### INPUT RECORDS
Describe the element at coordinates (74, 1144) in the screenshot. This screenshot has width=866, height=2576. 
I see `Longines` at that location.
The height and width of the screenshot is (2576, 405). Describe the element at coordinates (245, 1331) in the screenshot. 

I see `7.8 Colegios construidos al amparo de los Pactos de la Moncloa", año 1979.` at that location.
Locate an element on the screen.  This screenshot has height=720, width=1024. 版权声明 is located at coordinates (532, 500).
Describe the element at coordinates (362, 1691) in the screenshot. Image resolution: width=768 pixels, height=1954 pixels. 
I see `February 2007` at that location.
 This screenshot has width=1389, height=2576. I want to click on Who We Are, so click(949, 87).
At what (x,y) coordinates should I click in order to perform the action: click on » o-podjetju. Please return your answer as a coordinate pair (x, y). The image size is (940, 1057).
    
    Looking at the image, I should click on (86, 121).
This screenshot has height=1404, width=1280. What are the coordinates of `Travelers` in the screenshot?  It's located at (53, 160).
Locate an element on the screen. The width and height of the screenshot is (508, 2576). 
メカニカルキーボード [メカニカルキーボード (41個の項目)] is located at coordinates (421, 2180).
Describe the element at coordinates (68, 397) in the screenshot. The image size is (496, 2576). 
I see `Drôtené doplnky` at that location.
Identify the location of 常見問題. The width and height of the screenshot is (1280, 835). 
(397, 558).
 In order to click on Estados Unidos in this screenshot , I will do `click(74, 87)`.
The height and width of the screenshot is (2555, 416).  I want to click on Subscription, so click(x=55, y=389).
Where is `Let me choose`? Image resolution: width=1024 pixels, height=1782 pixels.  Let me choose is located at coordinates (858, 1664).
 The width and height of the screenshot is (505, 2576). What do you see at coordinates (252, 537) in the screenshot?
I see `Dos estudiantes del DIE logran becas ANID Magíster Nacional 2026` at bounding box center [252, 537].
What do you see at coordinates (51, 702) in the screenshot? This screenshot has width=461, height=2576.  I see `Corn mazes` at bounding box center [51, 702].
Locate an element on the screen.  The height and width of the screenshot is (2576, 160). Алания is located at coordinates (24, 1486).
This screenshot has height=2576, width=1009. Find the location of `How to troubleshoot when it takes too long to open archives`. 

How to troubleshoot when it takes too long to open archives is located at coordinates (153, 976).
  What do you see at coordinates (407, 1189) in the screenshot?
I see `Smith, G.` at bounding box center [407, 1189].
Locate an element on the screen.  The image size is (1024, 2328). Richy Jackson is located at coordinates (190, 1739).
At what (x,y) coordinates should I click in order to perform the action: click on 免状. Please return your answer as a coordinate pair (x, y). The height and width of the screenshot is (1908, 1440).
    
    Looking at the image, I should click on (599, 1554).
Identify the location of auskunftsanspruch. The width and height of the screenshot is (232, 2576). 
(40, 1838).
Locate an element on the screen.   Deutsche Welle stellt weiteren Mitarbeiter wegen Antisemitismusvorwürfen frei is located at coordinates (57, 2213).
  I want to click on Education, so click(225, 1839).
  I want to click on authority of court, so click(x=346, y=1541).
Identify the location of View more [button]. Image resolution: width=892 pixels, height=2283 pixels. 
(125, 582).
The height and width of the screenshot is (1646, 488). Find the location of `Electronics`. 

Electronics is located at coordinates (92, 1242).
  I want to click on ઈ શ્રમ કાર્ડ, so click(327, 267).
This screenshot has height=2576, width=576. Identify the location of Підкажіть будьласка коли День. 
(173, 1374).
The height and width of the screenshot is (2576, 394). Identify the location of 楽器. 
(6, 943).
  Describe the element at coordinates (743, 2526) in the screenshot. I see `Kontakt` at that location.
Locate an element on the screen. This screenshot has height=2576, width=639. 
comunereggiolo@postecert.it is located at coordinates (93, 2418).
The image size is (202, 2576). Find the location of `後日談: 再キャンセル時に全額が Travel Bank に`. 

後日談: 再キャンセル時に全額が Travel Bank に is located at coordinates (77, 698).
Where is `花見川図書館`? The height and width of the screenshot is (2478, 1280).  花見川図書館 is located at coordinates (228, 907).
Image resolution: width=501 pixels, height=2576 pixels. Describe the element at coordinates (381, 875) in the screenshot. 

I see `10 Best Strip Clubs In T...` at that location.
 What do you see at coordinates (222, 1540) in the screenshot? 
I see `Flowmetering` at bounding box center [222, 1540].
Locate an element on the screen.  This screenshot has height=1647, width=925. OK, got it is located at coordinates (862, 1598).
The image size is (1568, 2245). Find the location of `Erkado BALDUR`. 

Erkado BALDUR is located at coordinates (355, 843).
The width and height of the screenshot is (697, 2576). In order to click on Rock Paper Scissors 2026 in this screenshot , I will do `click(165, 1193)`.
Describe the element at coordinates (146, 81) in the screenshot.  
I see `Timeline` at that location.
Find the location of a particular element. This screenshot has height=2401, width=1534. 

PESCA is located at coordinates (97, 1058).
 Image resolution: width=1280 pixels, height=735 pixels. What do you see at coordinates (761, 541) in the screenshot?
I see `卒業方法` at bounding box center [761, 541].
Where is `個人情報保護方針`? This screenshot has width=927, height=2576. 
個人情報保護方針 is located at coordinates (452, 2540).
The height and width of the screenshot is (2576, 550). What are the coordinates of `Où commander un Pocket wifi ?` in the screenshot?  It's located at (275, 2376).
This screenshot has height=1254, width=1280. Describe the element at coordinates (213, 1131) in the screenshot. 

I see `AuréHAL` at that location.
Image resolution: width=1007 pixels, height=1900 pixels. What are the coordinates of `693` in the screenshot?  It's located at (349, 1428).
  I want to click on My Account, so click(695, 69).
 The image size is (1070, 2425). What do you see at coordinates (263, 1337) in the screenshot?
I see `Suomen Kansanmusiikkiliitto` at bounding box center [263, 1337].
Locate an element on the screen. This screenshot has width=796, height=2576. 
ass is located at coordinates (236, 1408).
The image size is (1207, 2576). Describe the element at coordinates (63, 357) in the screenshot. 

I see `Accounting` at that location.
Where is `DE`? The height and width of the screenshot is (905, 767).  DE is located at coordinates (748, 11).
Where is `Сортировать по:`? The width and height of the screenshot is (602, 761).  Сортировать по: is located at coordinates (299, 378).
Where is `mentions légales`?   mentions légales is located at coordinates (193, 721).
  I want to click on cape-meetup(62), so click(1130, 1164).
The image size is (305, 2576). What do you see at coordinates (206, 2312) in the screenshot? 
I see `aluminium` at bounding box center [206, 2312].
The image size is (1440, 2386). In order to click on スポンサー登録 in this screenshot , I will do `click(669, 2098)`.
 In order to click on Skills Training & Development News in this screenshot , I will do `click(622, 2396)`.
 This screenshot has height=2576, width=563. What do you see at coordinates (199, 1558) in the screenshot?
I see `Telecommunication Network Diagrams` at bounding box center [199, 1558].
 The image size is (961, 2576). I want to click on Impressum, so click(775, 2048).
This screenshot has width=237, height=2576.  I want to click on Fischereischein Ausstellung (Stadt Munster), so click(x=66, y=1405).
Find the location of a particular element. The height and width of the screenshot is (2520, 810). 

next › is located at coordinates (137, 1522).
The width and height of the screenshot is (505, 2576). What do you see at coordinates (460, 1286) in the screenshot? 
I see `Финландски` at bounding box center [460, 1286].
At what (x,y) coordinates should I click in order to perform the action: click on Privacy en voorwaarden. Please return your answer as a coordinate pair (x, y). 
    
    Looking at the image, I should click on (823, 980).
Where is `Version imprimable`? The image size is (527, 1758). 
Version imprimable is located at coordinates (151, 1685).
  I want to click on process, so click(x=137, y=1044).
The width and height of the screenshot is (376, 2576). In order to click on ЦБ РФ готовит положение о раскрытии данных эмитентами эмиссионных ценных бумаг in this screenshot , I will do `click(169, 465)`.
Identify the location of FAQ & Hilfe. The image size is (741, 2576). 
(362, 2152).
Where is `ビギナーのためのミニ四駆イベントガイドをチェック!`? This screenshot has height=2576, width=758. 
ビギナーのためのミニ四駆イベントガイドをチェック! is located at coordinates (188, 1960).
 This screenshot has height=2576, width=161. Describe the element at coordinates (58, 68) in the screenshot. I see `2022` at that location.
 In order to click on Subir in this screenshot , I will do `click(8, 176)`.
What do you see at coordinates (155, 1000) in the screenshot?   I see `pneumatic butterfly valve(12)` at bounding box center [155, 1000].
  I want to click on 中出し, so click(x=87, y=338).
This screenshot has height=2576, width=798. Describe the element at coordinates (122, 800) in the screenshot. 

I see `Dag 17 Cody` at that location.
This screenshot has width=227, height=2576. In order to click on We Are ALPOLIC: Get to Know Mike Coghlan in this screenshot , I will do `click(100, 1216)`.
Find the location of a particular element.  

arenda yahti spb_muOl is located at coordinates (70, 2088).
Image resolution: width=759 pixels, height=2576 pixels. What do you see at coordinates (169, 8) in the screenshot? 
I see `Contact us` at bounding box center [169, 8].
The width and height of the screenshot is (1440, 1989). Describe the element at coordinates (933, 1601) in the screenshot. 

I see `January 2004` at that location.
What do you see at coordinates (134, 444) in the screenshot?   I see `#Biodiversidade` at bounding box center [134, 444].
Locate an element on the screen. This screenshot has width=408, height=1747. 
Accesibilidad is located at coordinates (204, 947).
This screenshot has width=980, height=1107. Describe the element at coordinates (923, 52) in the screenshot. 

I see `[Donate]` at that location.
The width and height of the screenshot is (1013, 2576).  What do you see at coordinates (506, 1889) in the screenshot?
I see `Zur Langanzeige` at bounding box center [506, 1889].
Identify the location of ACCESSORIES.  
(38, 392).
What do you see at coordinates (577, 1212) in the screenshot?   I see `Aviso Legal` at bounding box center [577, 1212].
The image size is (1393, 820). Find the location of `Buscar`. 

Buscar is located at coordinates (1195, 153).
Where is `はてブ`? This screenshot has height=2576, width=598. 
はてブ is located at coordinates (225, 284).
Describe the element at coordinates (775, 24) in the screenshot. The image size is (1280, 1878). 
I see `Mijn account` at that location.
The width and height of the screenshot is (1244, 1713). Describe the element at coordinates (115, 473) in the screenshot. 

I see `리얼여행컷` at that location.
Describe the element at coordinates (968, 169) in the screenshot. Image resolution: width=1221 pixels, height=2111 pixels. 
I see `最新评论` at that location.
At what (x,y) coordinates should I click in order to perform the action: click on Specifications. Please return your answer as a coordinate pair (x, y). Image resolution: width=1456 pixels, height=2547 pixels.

### TRY IT
Give back exactly the lines of the listing, starting with the first and ending with the one bearing "In order to click on Estados". Add no other lines.

### ANSWER TO THE PROBLEM
Describe the element at coordinates (74, 1144) in the screenshot. This screenshot has width=866, height=2576. 
I see `Longines` at that location.
The height and width of the screenshot is (2576, 405). Describe the element at coordinates (245, 1331) in the screenshot. 

I see `7.8 Colegios construidos al amparo de los Pactos de la Moncloa", año 1979.` at that location.
Locate an element on the screen.  This screenshot has height=720, width=1024. 版权声明 is located at coordinates (532, 500).
Describe the element at coordinates (362, 1691) in the screenshot. Image resolution: width=768 pixels, height=1954 pixels. 
I see `February 2007` at that location.
 This screenshot has width=1389, height=2576. I want to click on Who We Are, so click(949, 87).
At what (x,y) coordinates should I click in order to perform the action: click on » o-podjetju. Please return your answer as a coordinate pair (x, y). The image size is (940, 1057).
    
    Looking at the image, I should click on (86, 121).
This screenshot has height=1404, width=1280. What are the coordinates of `Travelers` in the screenshot?  It's located at (53, 160).
Locate an element on the screen. The width and height of the screenshot is (508, 2576). 
メカニカルキーボード [メカニカルキーボード (41個の項目)] is located at coordinates (421, 2180).
Describe the element at coordinates (68, 397) in the screenshot. The image size is (496, 2576). 
I see `Drôtené doplnky` at that location.
Identify the location of 常見問題. The width and height of the screenshot is (1280, 835). 
(397, 558).
 In order to click on Estados Unidos in this screenshot , I will do `click(74, 87)`.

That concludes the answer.